One resident of Mars Hill, Maine, which has hosted a wind farm since 2007, wrote to Pierpont about her experience: "The noise created by the turbines can be unbearable at times," says Wendy Todd. "It causes disruption to sleep patterns, stress and anxiety to most who live downwind of the project. For some it causes headaches, pressure or ringing in the ears, inability to concentrate, feelings of unease, and dizziness. … I am not talking about a simple nuisance, this is about life-altering changes to the environment that can literally make people sick and change the way you live in your home and use your land. A large number of the families affected have considered leaving their homes."

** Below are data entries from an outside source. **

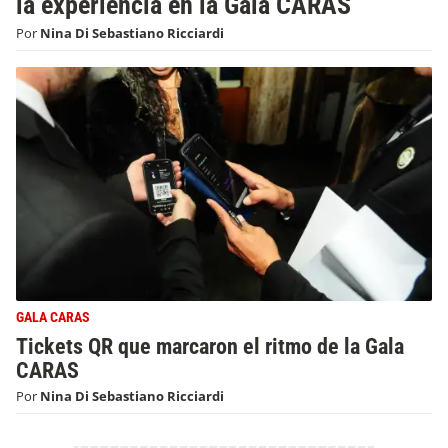
la experiencia en la Gala CARAS
Por
Nina Di Sebastiano Ricciardi
GALA CARAS
Tickets QR que marcaron el ritmo de la Gala
CARAS
Por
Nina Di Sebastiano Ricciardi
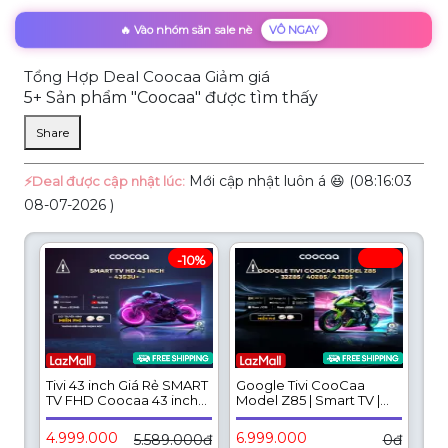
🔥 Vào nhóm săn sale nè
VÔ NGAY
Tổng Hợp Deal Coocaa Giảm giá
5+ Sản phẩm "Coocaa" được tìm thấy
Share
Mới cập nhật luôn á 😆 (08:16:03
⚡️Deal được cập nhật lúc:
08-07-2026 )
-10%
Tivi 43 inch Giá Rẻ SMART
Google Tivi CooCaa
TV FHD Coocaa 43 inch
Model Z85 | Smart TV |
43S3U+ Full HD - tivi giá
HDR10 | Dolby Audio | 32
rẻ - CC Cast, Dolby audio,
inch | 40 inch | 43 inch
4.999.000
6.999.000
5.589.000đ
0đ
Youtube, Hệ điều hành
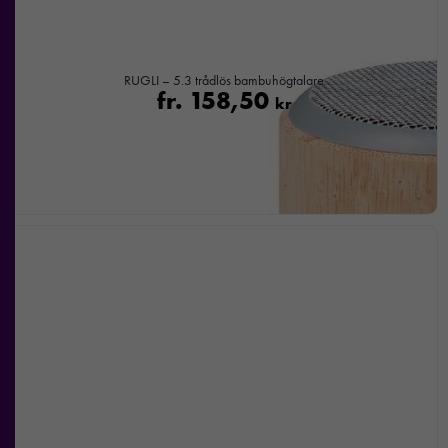
Upplevelse
RUGLI – 5.3 trådlös bambuhögtalare
För att vår
fr.
158,50
kr
hemsida ska
prestera så
bra som
möjligt under
ditt besök.
Om du
nekar de
här kakorna
kommer viss
funktionalitet
att försvinna
från
hemsidan.
Marknadsföring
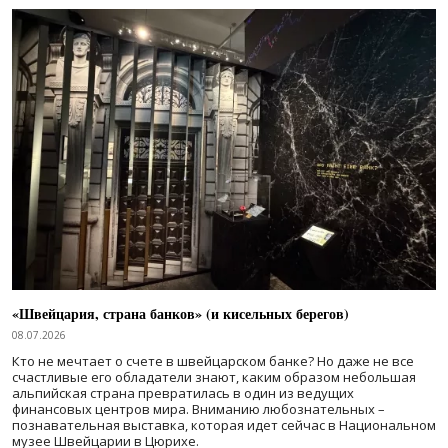
«Швейцария, страна банков» (и кисельных берегов)
08.07.2026
Кто не мечтает о счете в швейцарском банке? Но даже не все
счастливые его обладатели знают, каким образом небольшая
альпийская страна превратилась в один из ведущих
финансовых центров мира. Вниманию любознательных –
познавательная выставка, которая идет сейчас в Национальном
музее Швейцарии в Цюрихе.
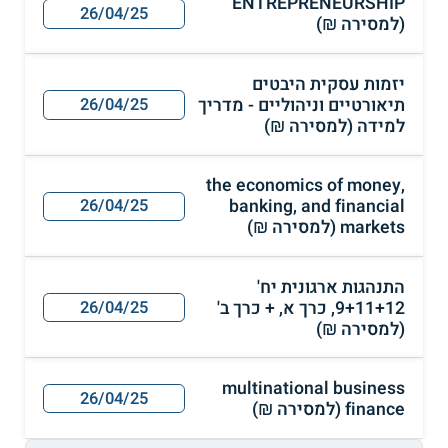
ENTREPRENEURSHIP
26/04/25
(למסירה ₪)
יזמות עסקית היבטים
תיאורטיים וניהוליים - מדריך
26/04/25
למידה (למסירה ₪)
the economics of money,
banking, and financial
26/04/25
markets (למסירה ₪)
התנהגות ארגונית יח'
9+11+12, כרך א, + כרך ב'
26/04/25
(למסירה ₪)
multinational business
26/04/25
finance (למסירה ₪)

In his testimony to the Michigan Public Service Commission in December 2009, Dr. Malcolm A. Swinbanks said low-frequency noise can induce feelings likened to seasickness. "Like seasickness, the sensitivity of different individuals varies enormously," he says, "some being immediately sensitive, while others can barely detect anything." Swinbanks says he stood beside two people in a place where low-frequency noise was present; one person couldn't really hear anything, while the other felt ill and wanted to leave.
Pierpont's research also finds similar inconsistencies. Further, some of her subjects note that their symptoms come and go according to the wind's direction and strength, blade spinning speed, which way the turbines are facing and particular sounds coming from the turbines. Ultimately, Pierpont says, low-frequency noise or vibration tricks the body's balance system into thinking it's moving-like seasickness, as Swinbanks suggested.
Wind turbine companies have dismissed the problem, saying people are simply making the symptoms up because they just don't like the turbines. According to a February 2009 article in Ontario, Canada's The Windsor Star, Brian Howe, a consulting engineer in acoustics for HGC Engineering, said Ontario's guidelines for turbine noise are adequate and consistent with Health Canada studies, and that most people near wind turbines aren't complaining about the noise.
But Tracy Whitworth, a teacher in Clear Creek, Ontario, has multiple complaints: Her home sits among 18 turbines, all within a 1.8-mile radius and the closest about one-quarter mile from her back door. "What most don't understand is that it is the low frequency waves you cannot hear that are so debilitating to one's health," she says. "I have developed tinnitus in my ears. I hear and feel the pulsating of the turbines and buzzing in my ears. I also feel the pulsating in my throat and chest. I have nausea, dizziness, significant hearing loss, itchy eyes … heart palpitations, achy joints, short-term memory loss, severe sleep deprivation on a regular basis."
The solution to the problem, say medical experts, isn't to stop harnessing wind's energy, but to place the turbines a certain distance away from where people live. In flat terrain, the turbines should be placed at least 1.25 miles away from where people are located, according to Pierpont, and at least 2 miles away in mountainous terrain, where the turbines are usually on ridges.
This distance from wind farms that residents should maintain, Pierpont says, is probably the most important thing for people to know. "When the wind farms are coming to their communities, they need to know what kinds of distances to ask for," she says. "I think government should be involved in having proper setbacks in place, because that's always a governmental issue whether local or state, and in funding further research."